Los productores son conscientes de que existe un gran sector del público que se siente atraído por el género del suspenso y del terror. A esto se agrega el creciente interés por los temas vinculados con la religión desde un costado apocalíptico. Hay una vertiente de este subgénero que apunta a las descripciones más o menos explícitas de una hecatombe universal que amenaza con acabar con el género humano; y otra vertiente que se ocupa de la liberación de las fuerzas del mal para la perdición de las almas.
En este último grupo se inscribe esta coproducción estadounidense-española, lanzada en todo el mundo casi en coincidencia con la fecha en cuestión (aunque a nuestro cines llegó unas semanas tarde). La película está narrada en una progresión que intenta -sin mayor éxito- ser dramática, a medida que pasan los días que conducen a la peculiar combinación de cifras iguales, y se apoya en flashbacks que muestran la tragedia que casi quiebra la vida del protagonista: el incendio en el que perecieron su mujer y su hijo. Las visiones que experimenta este escritor se van a potenciar cuando viaje a Cataluña y se instale en una casa en las afueras de Barcelona, en la que agoniza su padre (con el que nunca tuvo una excelente relación) y en la que vive su hermano, un sacerdote postrado en una silla de ruedas.

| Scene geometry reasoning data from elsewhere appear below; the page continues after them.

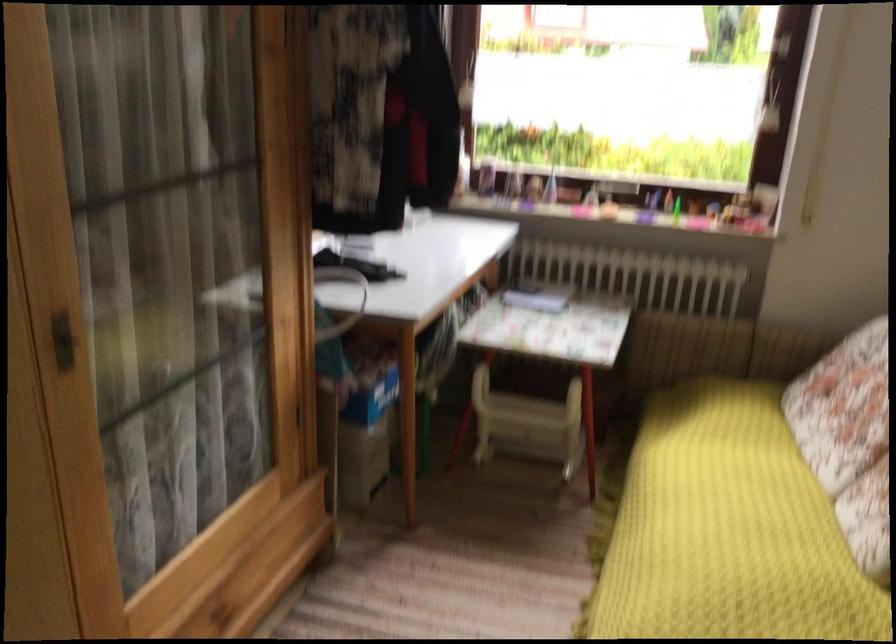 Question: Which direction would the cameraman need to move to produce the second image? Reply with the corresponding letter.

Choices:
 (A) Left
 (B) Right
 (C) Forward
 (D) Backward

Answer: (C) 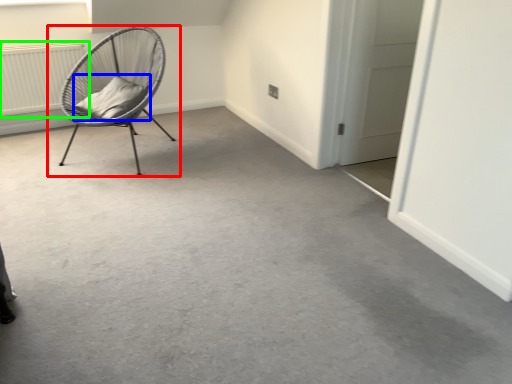 Question: Which object is the closest to the chair (highlighted by a red box)? Choose among these: pillow (highlighted by a blue box) or radiator (highlighted by a green box).

Choices:
 (A) pillow
 (B) radiator

Answer: (A) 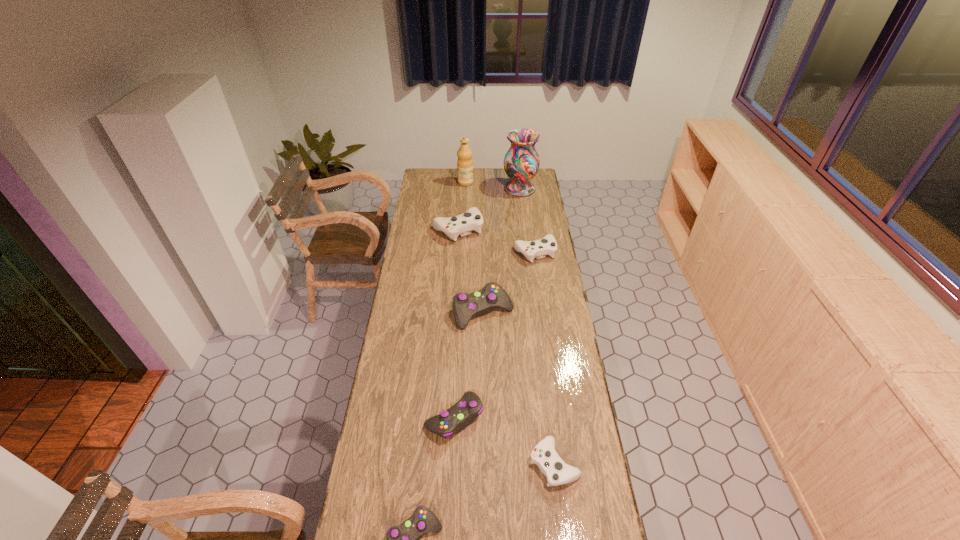 Where is `vacant space at the left edge of the desktop`? vacant space at the left edge of the desktop is located at coordinates (406, 457).

Locate an element on the screen. free space at the right edge is located at coordinates (548, 378).

I want to click on vacant space at the far left corner of the desktop, so click(431, 177).

At what (x,y) coordinates should I click in order to perform the action: click on vacant space that is in between the second biggest gray control and the smallest white control. Please return your answer as a coordinate pair (x, y). The image size is (960, 540). Looking at the image, I should click on (504, 441).

Locate an element on the screen. free space between the nearest white control and the biggest gray control is located at coordinates (518, 388).

This screenshot has width=960, height=540. In order to click on free area in between the farthest gray control and the second biggest white control in this screenshot , I will do `click(509, 282)`.

The image size is (960, 540). Identify the location of vacant area that lies between the second smallest gray control and the second smallest white control. (494, 335).

Locate an element on the screen. The height and width of the screenshot is (540, 960). vacant space in between the fourth nearest object and the vase is located at coordinates (501, 250).

I want to click on unoccupied area between the fifth farthest object and the biggest white control, so click(470, 270).

Locate an element on the screen. This screenshot has width=960, height=540. object that stands as the second closest to the smallest white control is located at coordinates (403, 539). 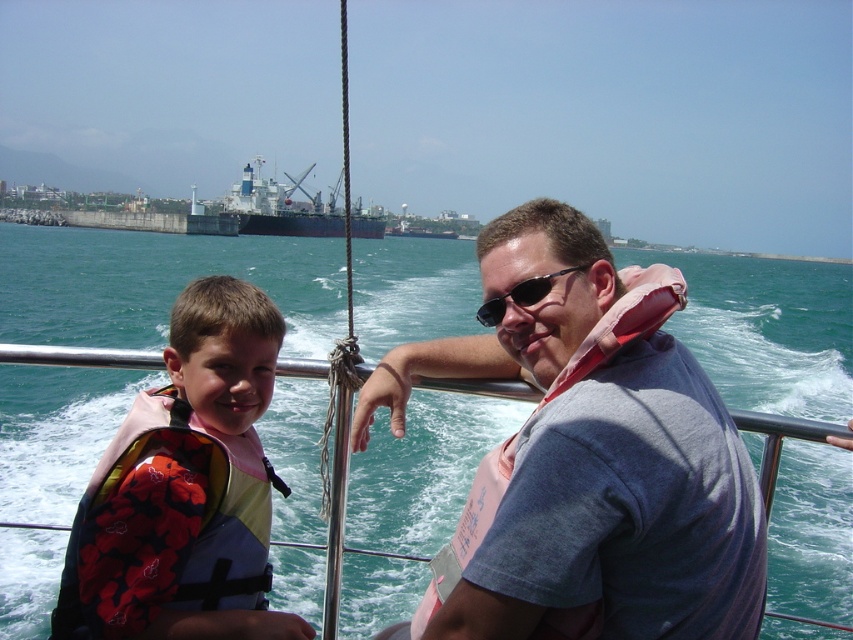 Question: Can you confirm if dark blue matte ship at center is wider than sunglasses at center?

Choices:
 (A) yes
 (B) no

Answer: (A)

Question: Which point is closer to the camera taking this photo?

Choices:
 (A) (575, 394)
 (B) (251, 348)
 (C) (282, 196)
 (D) (3, 532)

Answer: (A)

Question: Among these objects, which one is nearest to the camera?

Choices:
 (A) multicolored life vest at left
 (B) sunglasses at center
 (C) gray fabric life vest at right
 (D) dark blue matte ship at center

Answer: (C)

Question: Which object is farther from the camera taking this photo?

Choices:
 (A) dark blue matte ship at center
 (B) gray fabric life vest at right

Answer: (A)

Question: Is multicolored life vest at left further to camera compared to dark blue matte ship at center?

Choices:
 (A) yes
 (B) no

Answer: (B)

Question: Is blue water at center smaller than dark blue matte ship at center?

Choices:
 (A) no
 (B) yes

Answer: (A) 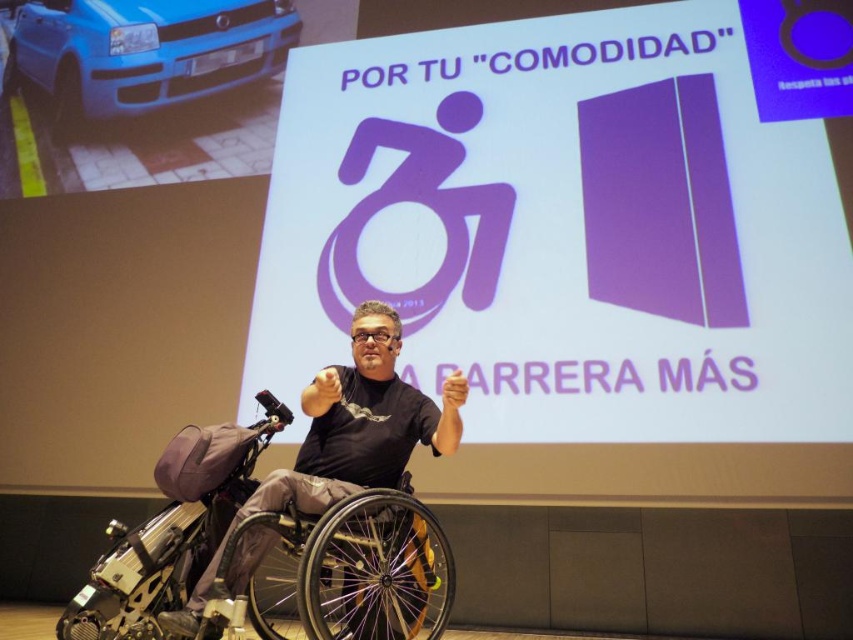 Does purple matte projection screen at upper center have a lesser width compared to silver metallic wheelchair at center?

No, purple matte projection screen at upper center is not thinner than silver metallic wheelchair at center.

Between point (335, 92) and point (416, 554), which one is positioned behind?

The point (335, 92) is behind.

You are a GUI agent. You are given a task and a screenshot of the screen. Output one action in this format:
    pyautogui.click(x=<x>, y=<y>)
    Task: Click on the purple matte projection screen at upper center
    The width and height of the screenshot is (853, 640).
    Given the screenshot: What is the action you would take?
    pyautogui.click(x=570, y=225)

Does purple matte projection screen at upper center have a smaller size compared to blue matte car at upper left?

Actually, purple matte projection screen at upper center might be larger than blue matte car at upper left.

What do you see at coordinates (570, 225) in the screenshot? This screenshot has height=640, width=853. I see `purple matte projection screen at upper center` at bounding box center [570, 225].

Where is `purple matte projection screen at upper center`? The image size is (853, 640). purple matte projection screen at upper center is located at coordinates click(x=570, y=225).

Who is shorter, silver metallic wheelchair at center or blue matte car at upper left?

silver metallic wheelchair at center

Between silver metallic wheelchair at center and blue matte car at upper left, which one has more height?

Standing taller between the two is blue matte car at upper left.

Describe the element at coordinates (279, 561) in the screenshot. I see `silver metallic wheelchair at center` at that location.

This screenshot has width=853, height=640. What are the coordinates of `silver metallic wheelchair at center` in the screenshot? It's located at (279, 561). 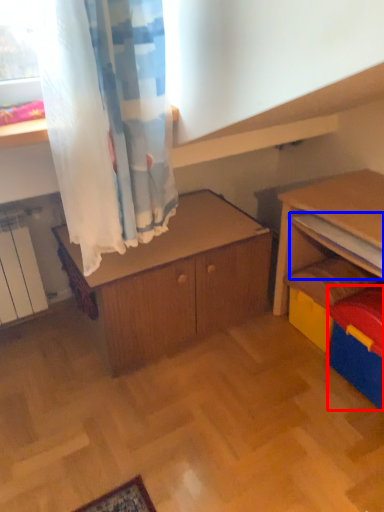 Question: Among these objects, which one is nearest to the camera, storage box (highlighted by a red box) or shelf (highlighted by a blue box)?

Choices:
 (A) storage box
 (B) shelf

Answer: (A) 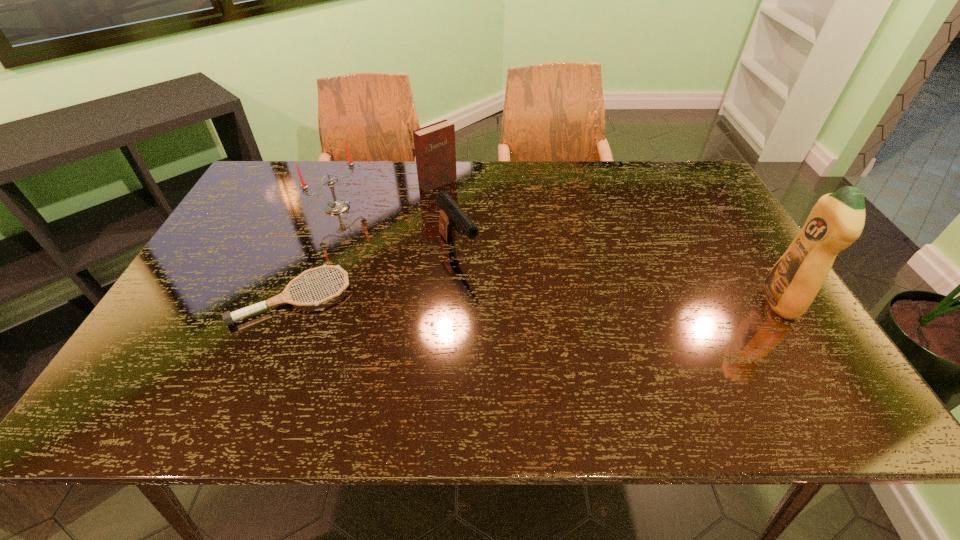 You are a GUI agent. You are given a task and a screenshot of the screen. Output one action in this format:
    pyautogui.click(x=<x>, y=<y>)
    Task: Click on the tennis racket
    
    Given the screenshot: What is the action you would take?
    pyautogui.click(x=228, y=317)

At what (x,y) coordinates should I click in order to perform the action: click on the rightmost object. Please return your answer as a coordinate pair (x, y). The width and height of the screenshot is (960, 540). Looking at the image, I should click on (837, 219).

The width and height of the screenshot is (960, 540). Identify the location of detergent. (837, 219).

Find the location of a particular element. This screenshot has height=540, width=960. the second shortest object is located at coordinates (451, 214).

Locate an element on the screen. candle is located at coordinates (336, 206).

You are a GUI agent. You are given a task and a screenshot of the screen. Output one action in this format:
    pyautogui.click(x=<x>, y=<y>)
    Task: Click on the diary
    The image size is (960, 540).
    Given the screenshot: What is the action you would take?
    pyautogui.click(x=435, y=152)

Locate an element on the screen. The height and width of the screenshot is (540, 960). vacant space positioned on the back of the shortest object is located at coordinates (330, 206).

This screenshot has width=960, height=540. Identify the location of free region located 0.400m on the label of the tallest object. (599, 301).

The width and height of the screenshot is (960, 540). I want to click on vacant space located on the label of the tallest object, so click(685, 301).

This screenshot has width=960, height=540. Identify the location of vacant region located 0.170m on the label of the tallest object. (694, 301). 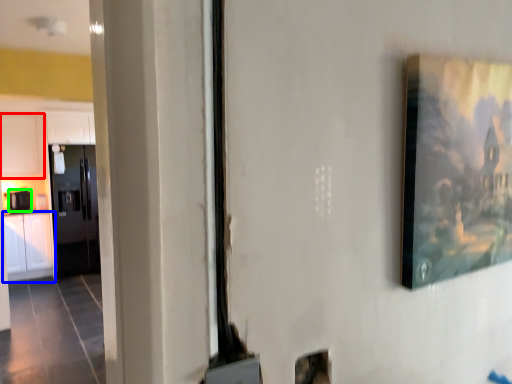 Question: Which object is the closest to the cabinetry (highlighted by a red box)? Choose among these: cabinetry (highlighted by a blue box) or appliance (highlighted by a green box).

Choices:
 (A) cabinetry
 (B) appliance

Answer: (B) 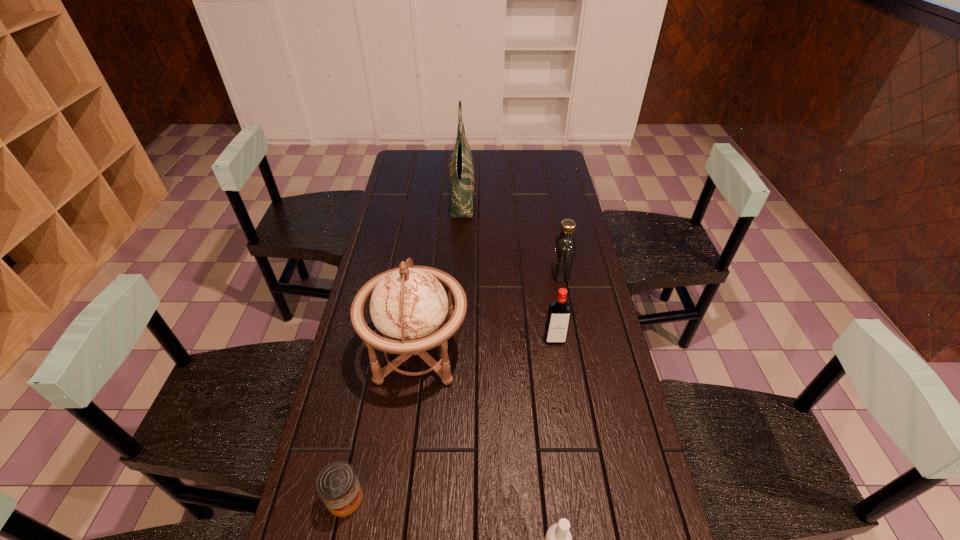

Claro que todo esto sólo es una excusa para generar un crescendo dramático que, para desgracia del director y desencanto del público, nunca llega a cuajar del todo. En parte, esta frustración se debe a las pobres interpretaciones de los integrantes del elenco y, en gran medida, porque ni el guión ni el ritmo de la narración logran atrapar al espectador en la espiral de suspenso y horror que propone el esquema del filme. La investigación que lleva adelante el protagonista para desentrañar el misterio que lo rodea tampoco consigue un remate satisfactorio como para redondear un producto acorde con las expectativas de los aficionados a este género.